Секвенирование по Сэнгеру и капиллярный фрагментный анализ проводили в автоматическом ДНК-анализаторе ABI 3500 Genetic Analyzer (Applied Biosystems, США), полногеномное секвенирование (ПГС) – с помощью секвенатора Ion Torrent PGM.

РЕЗУЛЬТАТЫ

CanSNP-генотипирование

Результаты определения canSNP13-ГТ 23 штаммов B. anthracis приведены в табл. 1. Они были представлены десятью canSNP13-ГТ. Штаммы из нашей коллекции относились к ГТ A.Br.008/009, B.Br.001/002 и A.Br.001/002, кроме них ГТ B.Br.001/002 имели штаммы HYU01 (Корея) и SVA11 (Швеция), а ГТ A.Br.001/002 – штамм A16 из Китая. Индекс разнообразия для этой схемы генотипирования и выборки штаммов составлял 0.8261 (табл. 2). CanSNP27-генотипирование выявило также 10 canSNP27-ГТ. Филогенетический анализ обнаружил минимальные различия в топологии дендрограмм canSNP13 и canSNP27, прикорневого деления на три основные генетические линии не отмечалось (рис. 1, 1).

Рис. 1.

Кластерный анализ 23 штаммов B. anthracis по данным: 1 – canSNP13-генотипирования; 2 – MLVA31; 3 – MVLST. Дендрограммы построены по алгоритму UPGMA. A, B и C – основные генетические линии B. anthracis. В прямоугольниках и треугольниках приведены обозначения “канонических” SNP13-генотипов.

MLST

Генотипирование на основе генов glp, gmk, ilv, pta, pur, pyc, tpi провели in silico с использованием баз данных Bacillus cereus MLST Databases (Oxford 7) и Bacillus cereus group MLST + AFLP + MLEE Oslo Typing Databases (T-H7). В первой базе данных находилось 57 штаммов, генотипирование выделило восемь MLST-генотипов, DI для которых составил 0.5495. Применив эту схему для 23 штаммов из табл. 1, получили три MLST-генотипа с DI 0.5790. Во второй базе данных был 101 штамм, относящийся к семи генотипам с DI 0.4778 (табл. 2).

MLVA

Результаты показали, что для выборки из 23 штаммов различия DI были заметными между двумя группами: MLVA7–8 и MLVA15–31, при этом MLVA7 и MLVA8 между собой различались незначительно (0.9585 – 16 ГТ и 0.9644 – 17 ГТ у 23 штаммов соответственно). Схемы MLVA15, MLVA25 и MLVA31 обладали равной дискриминирующей силой с ID 0.9881 и позволяли дифференцировать 20 MLVA-ГТ у 23 штаммов (табл. 2).

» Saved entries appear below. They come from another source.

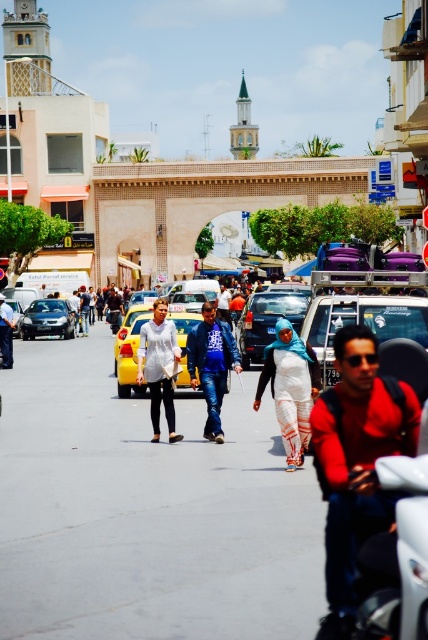 Where is `red matte shirt at center`? This screenshot has height=640, width=428. red matte shirt at center is located at coordinates (356, 461).

Does red matte shirt at center have a greater height compared to yellow matte taxi at center?

Indeed, red matte shirt at center has a greater height compared to yellow matte taxi at center.

What do you see at coordinates (356, 461) in the screenshot? I see `red matte shirt at center` at bounding box center [356, 461].

Where is `red matte shirt at center`? red matte shirt at center is located at coordinates (356, 461).

Does blue denim jeans at center have a smaller size compared to metallic blue car at center?

Indeed, blue denim jeans at center has a smaller size compared to metallic blue car at center.

Between point (216, 372) and point (252, 348), which one is positioned in front?

Point (216, 372) is more forward.

The height and width of the screenshot is (640, 428). Describe the element at coordinates (211, 364) in the screenshot. I see `blue denim jeans at center` at that location.

The height and width of the screenshot is (640, 428). Identify the location of blue denim jeans at center. (211, 364).

Which is behind, point (121, 376) or point (33, 304)?

The point (33, 304) is more distant.

Who is more forward, (131, 324) or (47, 314)?

Positioned in front is point (131, 324).

Which is behind, point (130, 340) or point (47, 301)?

The point (47, 301) is more distant.

Locate an element on the screen. This screenshot has height=640, width=428. yellow matte taxi at center is located at coordinates (128, 358). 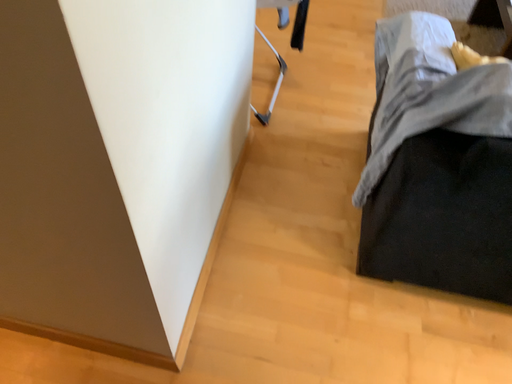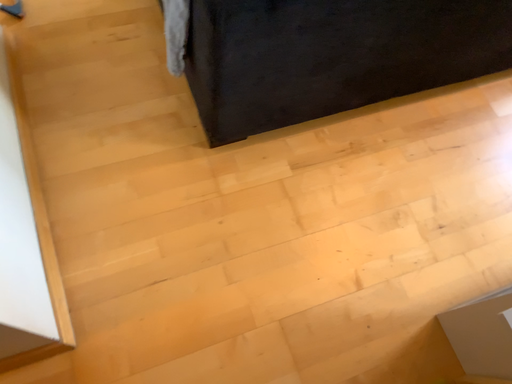 Question: How did the camera likely rotate when shooting the video?

Choices:
 (A) rotated downward
 (B) rotated upward

Answer: (A) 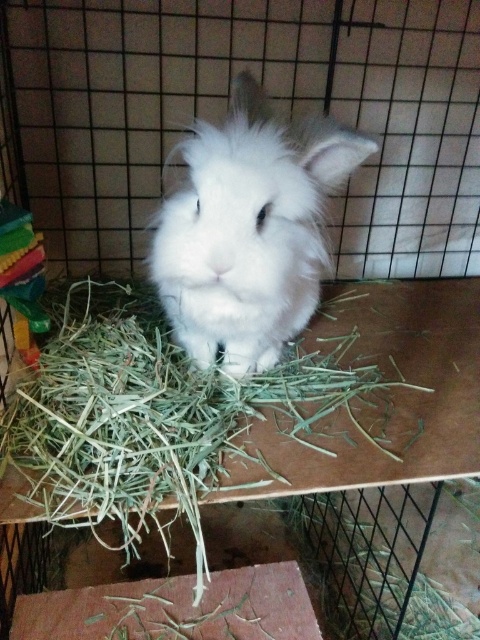 You are a pet owner who wants to ensure the white fluffy rabbit at center has enough space to move around in its enclosure. Given that the green straw at center takes up a significant portion of the enclosure, can you determine if the rabbit has enough space to move freely?

The green straw at center is larger in size than the white fluffy rabbit at center, which means the straw occupies more space. However, since the rabbit is at the center, it might still have some room to move around, but the enclosure may be cramped due to the large amount of straw.

You are a small toy mouse that wants to roll from the green straw at center to the white fluffy rabbit at center. Can you reach the rabbit without crossing the cage bars?

The green straw at center is to the left of white fluffy rabbit at center, so the toy mouse can roll from the green straw at center to the white fluffy rabbit at center without crossing the cage bars as they are both on the wooden platform inside the cage. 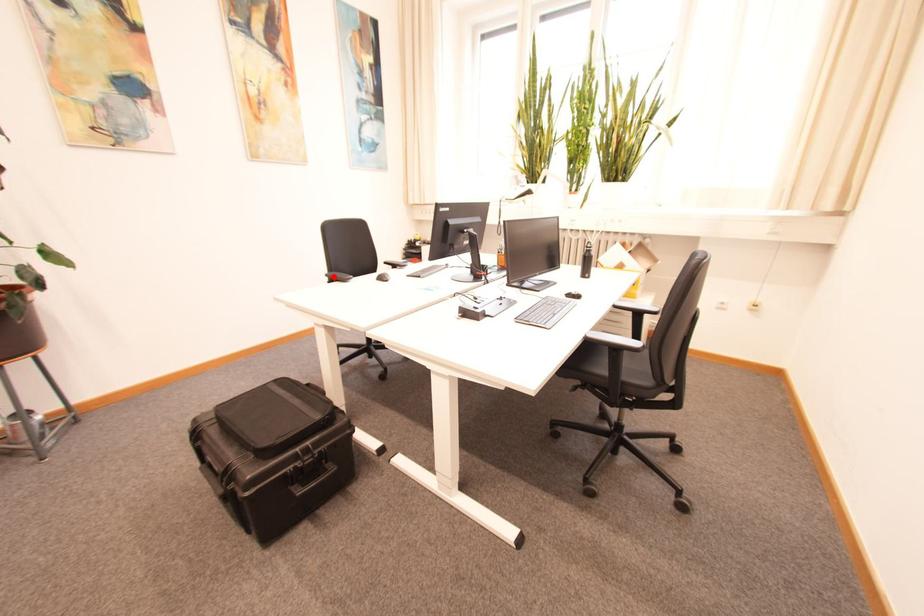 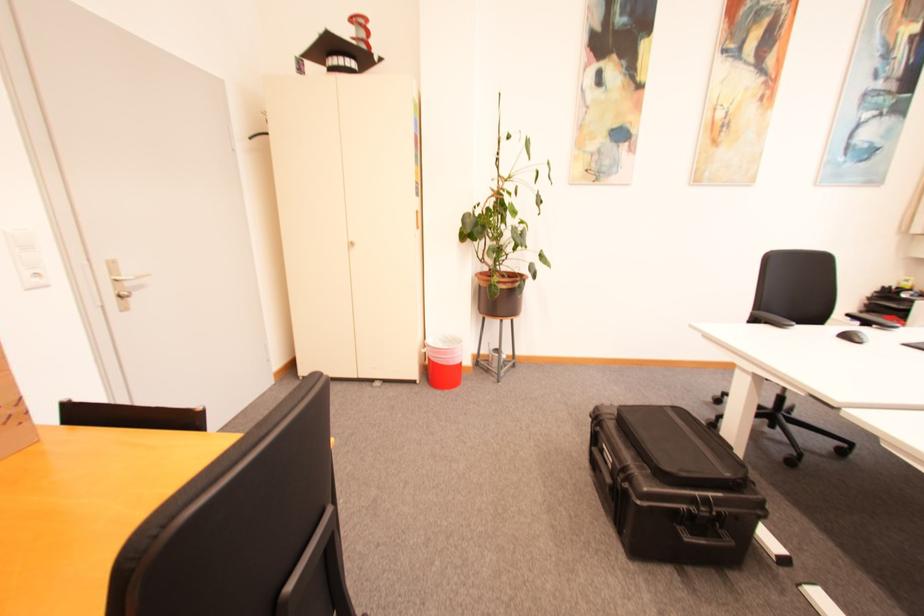 Find the pixel in the second image that matches the highlighted location in the first image.

(759, 315) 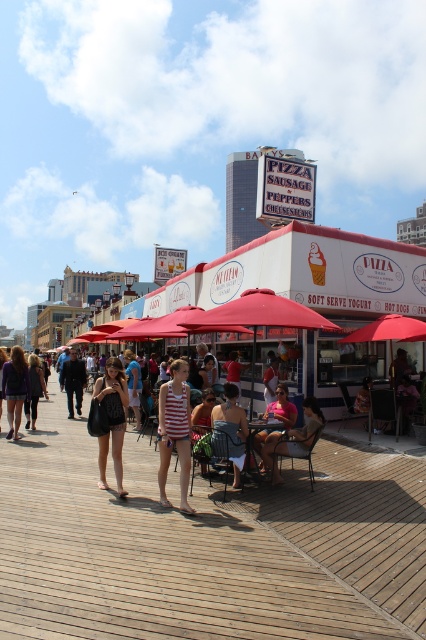 Question: Which is nearer to the matte black bag at center?

Choices:
 (A) wooden at center
 (B) denim shorts at center

Answer: (B)

Question: Observing the image, what is the correct spatial positioning of matte pink tank top at center in reference to dark blue jeans at center?

Choices:
 (A) right
 (B) left

Answer: (A)

Question: Is wooden at center to the right of dark blue jeans at center from the viewer's perspective?

Choices:
 (A) yes
 (B) no

Answer: (A)

Question: Which point is closer to the camera?

Choices:
 (A) (273, 433)
 (B) (83, 540)

Answer: (B)

Question: Which point is farther from the camera taking this photo?

Choices:
 (A) (267, 435)
 (B) (75, 364)
 (C) (304, 449)

Answer: (B)

Question: Can you confirm if striped fabric shorts at center is thinner than denim shorts at center?

Choices:
 (A) yes
 (B) no

Answer: (A) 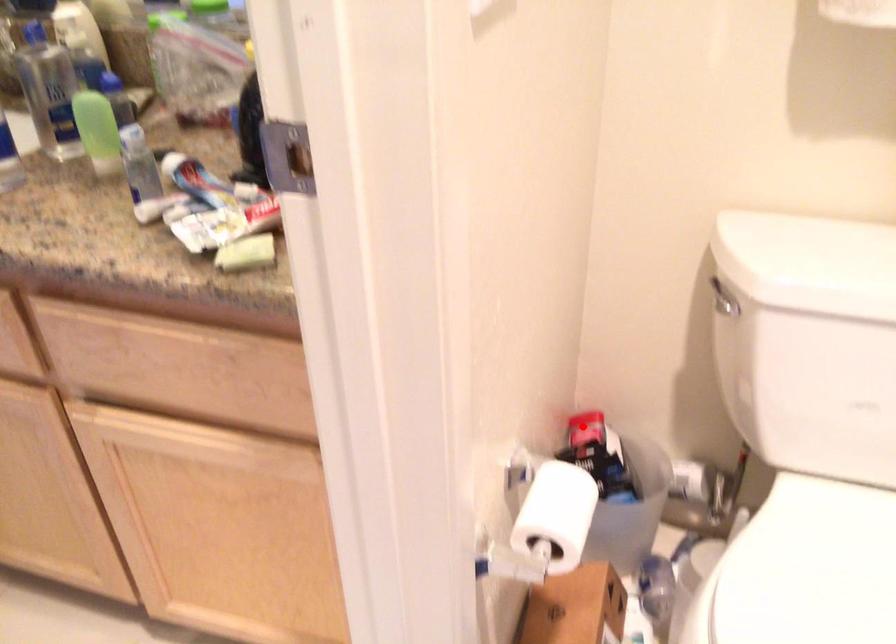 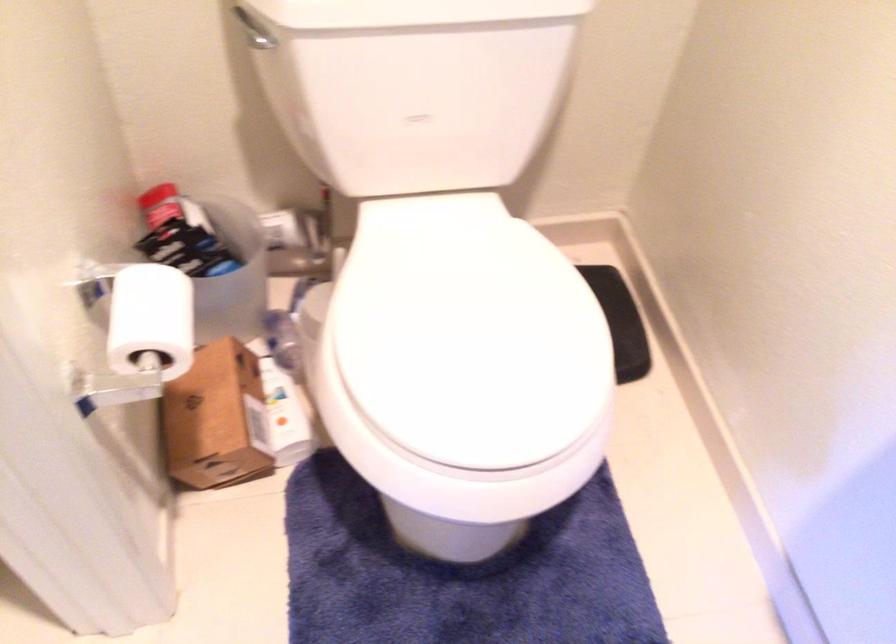 In the second image, find the point that corresponds to the highlighted location in the first image.

(159, 205)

MLVA31, 25 и 15 выявили идентичность ГТ у изолятов, выделенных в ходе одной вспышки инфекции. MLVA8 и MLVA7 определяли идентичными ГТ не только изолятов из одной вспышки, но также изолятов разного географического происхождения и времени выделения. Имелись отличия в топологии дендрограмм MLVA: прикорневое разделение ГТ на три общепризнанные основные линии A, B и C [7, 14] прослеживалось для MLVA31, MLVA25 и MLVA15 (рис. 1, 2), топология дендрограмм MLVA7 и MLVA8 не соответствовала этому делению.

Для выборки из 540 штаммов, в которую кроме генотипов тех же 23 штаммов вошли MLVA31-генотипы изолятов разного географического происхождения (США, Корея, ЮАР, Канада, Швеция, Китай, Турция, Греция, Пакистан, Германия, Бангладеш, Австрия, Бразилия, Ямайка, Грузия, Намибия), представленные в базе данных MLVAbank for Microbes Genotyping, максимальный показатель DI соответствовал MLVA31, минимальный – MLVA7. По данным MLVA31 идентифицировано 154 ГТ. Дендрограмма MLVA31 для 540 штаммов также сохраняла деление на три генетические линии (рис. 2).

Рис. 2.

Кластерный анализ 540 штаммов B. anthracis по данным MLVA31. Дендрограмма построена по алгоритму UPGMA. Отмечены 23 штамма, генотипы которых определены анализом canSNP, MLVA31 и MVLST. Крупным планом выделены кластеры дендрограммы, имеющие топологию, совпадающую с топологией ветвей соответствующих штаммов в дендрограмме MLVA31 23 штаммов (рис. 1).

MVLST

Исследовали 11 вариабельных структурных и регуляторных генов хромосомной (htrA, mpvF, gerSA, gerSC) и плазмидной (pagA, lef, cya, acpA, acpB, atxA, capA) локализации, имеющих отношение к факторам патогенности B. anthracis.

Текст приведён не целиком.